In 1957, Arvid Carlsson reported on experiments in an animal model of Parkinsonism that eventually led to the use of levodopa as a symptomatic treatment for Parkinson's disease (PD). This amino acid precursor of levodopa is taken up in the gut by a facilitated transport mechanism that also operates through the blood-brain barrier. Once levodopa has gained entry into the brain, it undergoes rapid transformation to dopamine in striatal nerve terminals. Restoration of this deficient neurotransmitter in the Parkinsonian brain has constituted the major therapeutic option for treating PD for almost four decades. For some patients, all symptomatology of PD can be reversed temporarily from this drug. Although still the mainstay of PD therapeutics, levodopa presents many challenges for long-term use because of various adverse effects that can develop. These include the eventual loss of symptomatic improvements lasting longer than the rise and fall of blood concentrations of the drug (the long-duration effect). Other problems that can arise include the induction of involuntary movements (dyskinesias) that, once initiated, never remit. Patients chronically receiving levodopa can experience prominent wearing-off of benefits between doses, vivid dreams and hallucinations and, rarely, impulse control disorders.
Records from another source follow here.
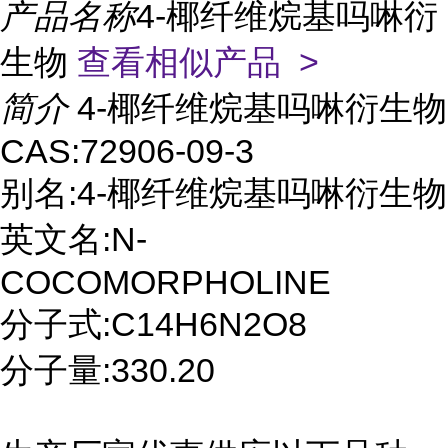
产品名称
4-椰纤维烷基吗啉衍
生物
查看相似产品 >
简介
4-椰纤维烷基吗啉衍生物
CAS:72906-09-3
别名:4-椰纤维烷基吗啉衍生物
英文名:N-
COCOMORPHOLINE
分子式:C14H6N2O8
分子量:330.20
Adjunctive medications that can extend upon the benefits of levodopa (such as inhibitors of monoamine oxidase-B and catechol-O-methyl transferase) have improved its utility for patients with wearing-off responses, the most common problem associated with chronic levodopa therapy. Currently under development are novel means for enhancing its pharmacokinetic profile, including parenteral and transdermal levodopa delivery, and improved sustained-release preparations. Levodopa prod-rugs have also been investigated. A novel therapy currently undergoing a clinical trial was designed for intrastriatal generation of levodopa by means of implanted human retinal cells (Spheramine). Co-administration of a dopaminergic agonist with levodopa have been shown in several clinical trials to lessen the risk for developing involuntary movements and motor fluctuations, though how this is accomplished remains to be learned. Another puzzling aspect of levodopa's neuropharmacology is whether it acts as a neuromodulator independently of its role as a dopamine precursor.
Despite suspicions to the contrary for many years, the current consensus is that levodopa lacks neurotoxicity. A dose-response study investigating for neuroprotective effects against progression of PD (the ELLDOPA study, carried out in North America) provided evidence for this possibil-ity. Based on its potency as a symptomatic action against Parkinsonism, levodopa belongs in the therapeutic armamentarium for treating all stages of this disorder.